That's surely a dream Toyota. With regard to wiring your gauges, my approach with my truck has been to use marine grade materials, especially marine adhesive lined heat shrink and marine terminals. Pretty much just crimp your terminal, give it a good tug-test, shrink up the heat shrink (which you should get over the wire before you put the terminal on, otherwise it may not fit). I've found this guide as good as any for the basics of DC wiring:
https://www.westmarine.com/WestAdvisor/Marine-Wire-Terminal-Tech-Specs
You'll probably need to locate constant, switched, and headlight switched 12v sources for the gauges. Other than that the easy part will probably be following the wiring diagrams the gauges come with, and the hard part will be getting everything plumbed so it doesn't look like a total mess. My advice for that is to not be shy about ripping stuff out when you realize you should have run wires under something you went over, etc., and to always upsize conduit and firewall holes for the wire you forgot to include in the bundle or future modifications. Actually it might not be a bad idea to pass extra wires through the firewall for future devices.
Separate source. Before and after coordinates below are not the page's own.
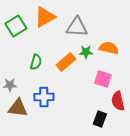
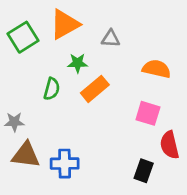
gray triangle: (77, 27) -> (111, 39), size x0.6
green star: (86, 52) -> (78, 63), moved
blue cross: (44, 97) -> (65, 164), moved

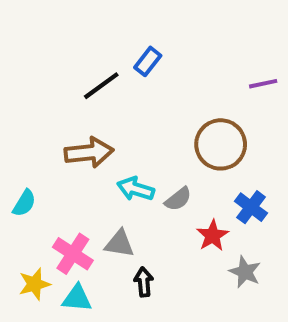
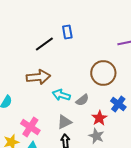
blue rectangle: (148, 61) -> (67, 32), turned -48
gray triangle: (119, 244) -> (64, 122), moved, turned -35
gray star: (245, 272) -> (96, 136), moved

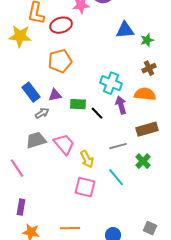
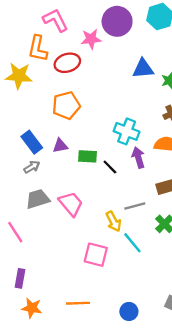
gray arrow: (42, 113) -> (32, 167), moved
yellow arrow: (87, 159) -> (114, 221), moved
It sounds like you've already got your gauges; times are changing fast in the world of automotive gauges. When I added AFR and fluid temp gauges to my rig I went with PLX specifically because they have an app and a bluetooth interface, so I can monitor everything on my iphone and don't have to have a bunch of non-stock gauges. PLX currently offers a EGT sensor, but not a boost sensor as far as I can tell. The system is really nice because as they upgrade the app they add new features (still waiting for a data logging feature).
Edit-Actually it looks like PLX's boost transducer is built into their SMPro unit, so you just run a vacuum hose to the SMPro. For pressure above 15 psi the manual says to zip tie the hose on there....not sure how secure that would be, or what would happen if it fell off.